1) In the discussion section (line 372), it should be clarified that the lpr  mutation in the lupus-prone MRL genetic background (MRL/lpr ) or in the normal B6 genetic background (B6/lpr ) does not result from a null mutation in the fasL gene as indicated in the discussion. Instead, it arises due to the insertion of the retrotransposon ETn in the second intron of the fas   gene, leading to transcriptional repression.

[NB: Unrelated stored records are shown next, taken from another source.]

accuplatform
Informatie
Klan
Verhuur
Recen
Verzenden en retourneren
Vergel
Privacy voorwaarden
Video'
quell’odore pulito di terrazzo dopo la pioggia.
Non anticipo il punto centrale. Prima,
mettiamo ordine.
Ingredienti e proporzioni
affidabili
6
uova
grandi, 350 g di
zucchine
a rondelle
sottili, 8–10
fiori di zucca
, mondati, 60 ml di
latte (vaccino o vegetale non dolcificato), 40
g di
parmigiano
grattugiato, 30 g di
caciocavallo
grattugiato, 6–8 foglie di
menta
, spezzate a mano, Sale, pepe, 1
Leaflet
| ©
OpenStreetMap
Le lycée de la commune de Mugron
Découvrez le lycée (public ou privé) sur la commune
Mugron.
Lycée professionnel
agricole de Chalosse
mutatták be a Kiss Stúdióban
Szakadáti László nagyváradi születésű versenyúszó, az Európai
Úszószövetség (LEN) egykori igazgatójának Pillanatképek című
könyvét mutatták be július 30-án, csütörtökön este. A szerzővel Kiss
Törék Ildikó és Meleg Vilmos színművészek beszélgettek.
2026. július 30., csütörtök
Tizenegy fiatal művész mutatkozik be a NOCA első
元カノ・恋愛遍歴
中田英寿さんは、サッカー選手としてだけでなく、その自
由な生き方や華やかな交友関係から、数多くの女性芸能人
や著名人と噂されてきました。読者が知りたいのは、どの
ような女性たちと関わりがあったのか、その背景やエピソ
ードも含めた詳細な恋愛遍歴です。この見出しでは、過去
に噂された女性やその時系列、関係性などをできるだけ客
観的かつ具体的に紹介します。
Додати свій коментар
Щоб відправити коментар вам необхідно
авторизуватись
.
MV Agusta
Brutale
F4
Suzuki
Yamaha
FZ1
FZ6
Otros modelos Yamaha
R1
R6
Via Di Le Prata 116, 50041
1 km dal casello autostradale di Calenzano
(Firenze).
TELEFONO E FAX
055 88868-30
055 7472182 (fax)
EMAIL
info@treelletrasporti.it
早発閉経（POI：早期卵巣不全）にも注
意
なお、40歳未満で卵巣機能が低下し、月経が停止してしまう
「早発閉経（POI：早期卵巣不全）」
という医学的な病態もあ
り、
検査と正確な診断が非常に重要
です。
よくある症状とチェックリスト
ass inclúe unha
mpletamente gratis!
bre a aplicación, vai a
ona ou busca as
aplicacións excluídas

Therefore, lpr  mice, like NOD mice, possess functional copies of fasL genes . Additionally, DN T cells and CD8+ T cells from MRL/lpr  or B6/lpr  mice exhibit elevated expression of functional FasL on the plasma membrane. Furthermore, to the best of my knowledge, the current understanding is that pathogenic DN T cells in lpr  mice are mainly generated in the periphery as a result of dysregulated homeostasis of effector/memory T cells.

2) The authors should provide a detailed explanation of their methodology to demonstrate that the DN cells observed in NOD mice arise from their own proliferation, as stated line 403 (conclusion), rather than from the conversion of CD8+ cells into DN cells. Indeed, DN T cells could originate from CD8+ T cells, as shown in various lupus mouse models where chronic activation leads CD8+ T cells to downregulate their CD8 molecules. Therefore, have you quantified CD8 surface levels (MFI) in NOD CD8+ T cells using flow cytometry? Additionally, do DN T cells in NOD mice overexpress the phosphatase B220 (CD45RABC) along with Fas ligand, similar to DN T cells in lupus mouse models?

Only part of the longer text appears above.